Sa conduite est brutale. Il dépasse, au feeling, à gauche, à droite, tout obstacle qui perturbe ses hormones de kick-boxeur en rut.
Un téléphone sonne. Puis un autre. Heureusement, les vitesses automatiques lui rendent service pour répondre à la demande.
Son visage s’adapte à chaque type de sonnerie et selon la nature de l’appel. Une voix caverneuse qui s’époumone au creux de son oreille gauche ? Ses yeux de guerrier cherchent le KO. Une femme à l’oreille droite ? Un sourire de vainqueur illumine son masque de Van Damme en colère.
A la sortie de Siem Reap, il s’arrête brusquement. Un homme en uniforme bleu contourne le véhicule. Rapides regards circulaires. Le conducteur lui glisse discrètement dans la main un petit paquet brunâtre, une sorte de bouillon cube. Personne n’a vu la livraison. Sauf moi.
A Kompong Thom, une pause. Il téléphone encore, gesticule, crache de dépit.
Poussière. Chaleur. Odeurs de fruits pourris et de poisson séché.
On repart. Toujours aussi vite.
Je lui montre mon appareil photos. J’aimerais tant garder une image des travaux des champs. Il n’en a cure. A peine le temps d’entrevoir dans les rizières les jolis chapeaux coniques. Dommage. Mon boxeur de full-contact vit sur les chapeaux de roue.
Par tous les moyens, je tente de calmer ses ardeurs de combattant de la route. Il double en troisième position, ne respecte aucune limitation de vitesse dans les villages.
Un troupeau de buffles à l’horizon. Tant mieux. Au moins une occasion de ralentir un peu.

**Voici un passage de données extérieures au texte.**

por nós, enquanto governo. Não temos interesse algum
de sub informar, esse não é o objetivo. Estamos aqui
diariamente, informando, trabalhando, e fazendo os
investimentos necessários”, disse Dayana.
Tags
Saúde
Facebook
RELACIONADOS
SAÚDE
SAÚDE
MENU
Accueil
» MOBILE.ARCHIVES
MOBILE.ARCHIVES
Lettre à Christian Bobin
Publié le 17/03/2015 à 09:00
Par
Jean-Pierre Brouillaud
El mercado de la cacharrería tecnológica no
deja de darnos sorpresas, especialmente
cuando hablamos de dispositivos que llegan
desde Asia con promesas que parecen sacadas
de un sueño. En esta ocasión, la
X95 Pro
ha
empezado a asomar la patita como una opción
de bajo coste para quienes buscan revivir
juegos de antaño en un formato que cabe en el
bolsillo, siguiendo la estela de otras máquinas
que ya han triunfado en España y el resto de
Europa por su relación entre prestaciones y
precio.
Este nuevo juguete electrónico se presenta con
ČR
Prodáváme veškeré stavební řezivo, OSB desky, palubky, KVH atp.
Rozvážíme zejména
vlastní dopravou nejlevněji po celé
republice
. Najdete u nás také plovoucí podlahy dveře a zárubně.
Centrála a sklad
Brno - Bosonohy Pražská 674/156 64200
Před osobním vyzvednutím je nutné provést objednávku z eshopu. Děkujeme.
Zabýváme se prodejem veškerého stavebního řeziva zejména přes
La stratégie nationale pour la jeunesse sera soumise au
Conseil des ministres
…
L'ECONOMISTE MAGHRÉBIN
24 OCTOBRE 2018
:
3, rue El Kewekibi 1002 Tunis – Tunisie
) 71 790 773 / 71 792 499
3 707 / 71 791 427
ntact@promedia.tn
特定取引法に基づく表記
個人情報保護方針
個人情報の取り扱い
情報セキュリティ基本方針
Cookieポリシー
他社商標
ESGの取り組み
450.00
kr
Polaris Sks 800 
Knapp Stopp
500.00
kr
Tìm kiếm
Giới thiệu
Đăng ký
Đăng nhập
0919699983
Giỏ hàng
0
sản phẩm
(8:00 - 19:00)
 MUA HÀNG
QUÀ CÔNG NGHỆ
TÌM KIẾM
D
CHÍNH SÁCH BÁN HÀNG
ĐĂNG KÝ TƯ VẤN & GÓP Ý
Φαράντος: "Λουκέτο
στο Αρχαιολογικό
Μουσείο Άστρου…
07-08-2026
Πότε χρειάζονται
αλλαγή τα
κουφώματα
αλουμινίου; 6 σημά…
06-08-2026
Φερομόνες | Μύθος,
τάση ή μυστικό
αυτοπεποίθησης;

Arrêt à Skon. Un marché où l’on vend des mygales frites, des grillons, des grenouilles, des oisillons, des brochettes de cafards. Il en profite pour manger une soupe. Les secousses dans les virages, les brusques coups de frein, le dégoût que m’inspire cet individu, me coupent l’appétit.

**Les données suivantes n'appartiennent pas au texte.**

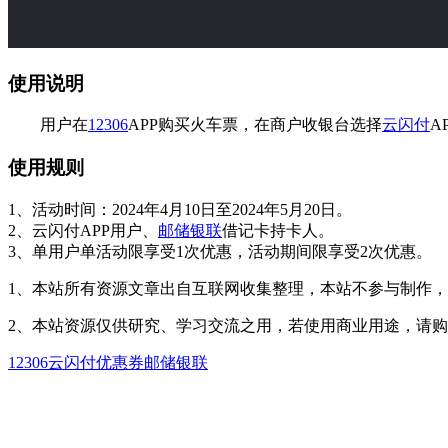
使用说明
用户在
12306
APP购买火车票，在商户收银台选择
云闪付
A
使用规则
1、活动时间：2024年4月10日至2024年5月20日。
2、云闪付APP用户、
邮储银联
借记卡持卡人。
3、单用户单活动限享受1次优惠，活动期间限享受2次优惠。
1、本站所有资源文章出自互联网收集整理，本站不参与制作
2、本站资源仅供研究、学习交流之用，若使用商业用途，请
12306
云闪付
优惠券
邮储银联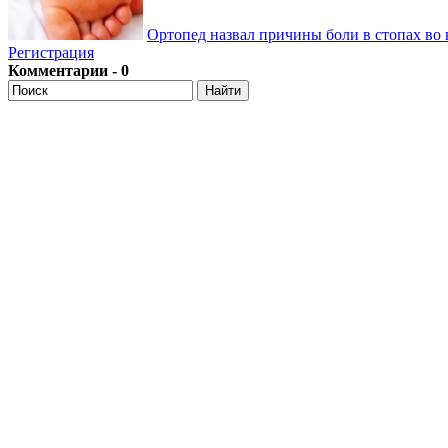
Ортопед назвал причины боли в стопах во 
Регистрация
Комментарии - 0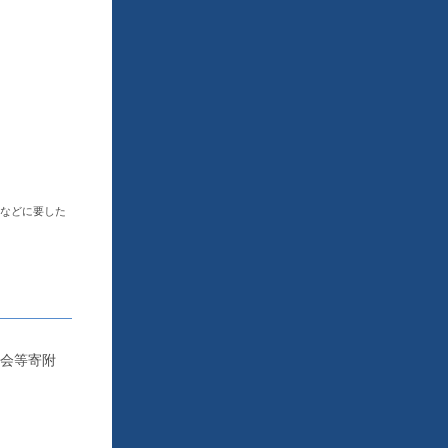
」などに要した
会等寄附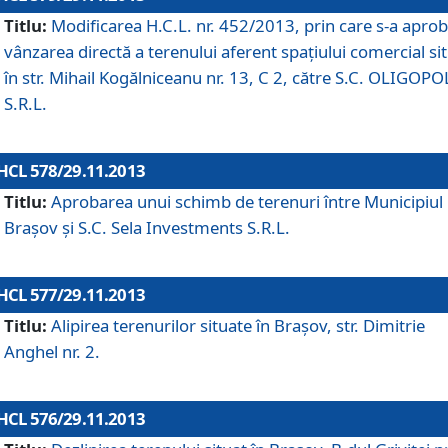
Titlu:
Modificarea H.C.L. nr. 452/2013, prin care s-a aprob
vânzarea directă a terenului aferent spaţiului comercial si
în str. Mihail Kogălniceanu nr. 13, C 2, către S.C. OLIGOPO
S.R.L.
HCL 578/29.11.2013
Titlu:
Aprobarea unui schimb de terenuri între Municipiul
Braşov şi S.C. Sela Investments S.R.L.
HCL 577/29.11.2013
Titlu:
Alipirea terenurilor situate în Braşov, str. Dimitrie
Anghel nr. 2.
HCL 576/29.11.2013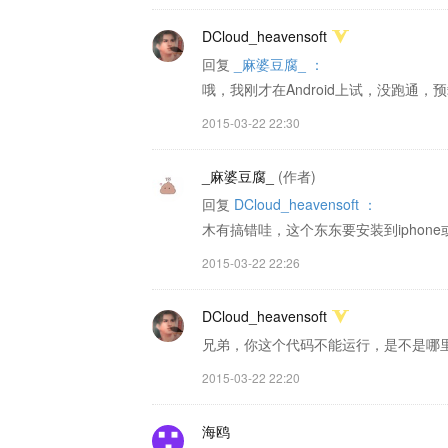
DCloud_heavensoft
回复
_麻婆豆腐_ ：
哦，我刚才在Android上试，没跑通，预
2015-03-22 22:30
_麻婆豆腐_
(作者)
回复
DCloud_heavensoft ：
木有搞错哇，这个东东要安装到iphon
2015-03-22 22:26
DCloud_heavensoft
兄弟，你这个代码不能运行，是不是哪
2015-03-22 22:20
海鸥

Puis il rencontre un groupe de jeunes devant lesquels il pérore. Maintenant, il semble mimer un combat. Toute la gamme de son savoir faire y passe : appels, feintes, provocations viriles. Puis vient une rafale de mouvements offensifs saccadés. Un pas de retrait, esquive, balayage au ras du sol, suivi d’un spectaculaire coup de pied circulaire, dit flying round house kick, qui vient frôler le menton du jeune spectateur.
Nous reprenons la route.
Faubourgs de Phnom Penh. Un immense embouteillage fait notre affaire. Comme disait Coluche : si on doit avoir un accident, on l’aura moins vite…
Devant l’hôtel, il nous quitte sans le moindre signe de tête.
Le karatéka démarre en trombe.
Il vaque à ses affaires, pressé de remonter sur le ring.